— DIRECTIONS FOR THIS TASK —
What lines in the entries hold the string "best"? List them.

RECORDS section start

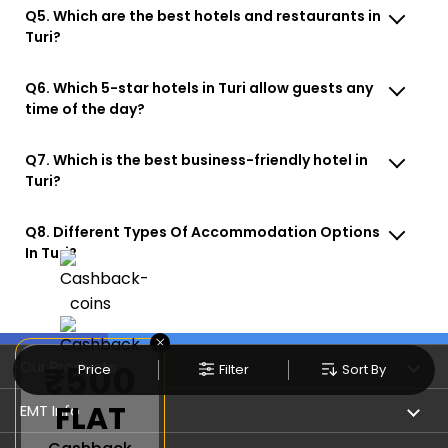
Q5. Which are the best hotels and restaurants in
Turi?
Q6. Which 5-star hotels in Turi allow guests any
time of the day?
Q7. Which is the best business-friendly hotel in
Turi?
Q8. Different Types Of Accommodation Options
In Turi?
×
Our Products
₹500
Price
Filter
Sort By
FLAT
Book Flights
EMT Info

RECORDS section end

— RESPONSE AREA —
Q5. Which are the best hotels and restaurants in
Q7. Which is the best business-friendly hotel in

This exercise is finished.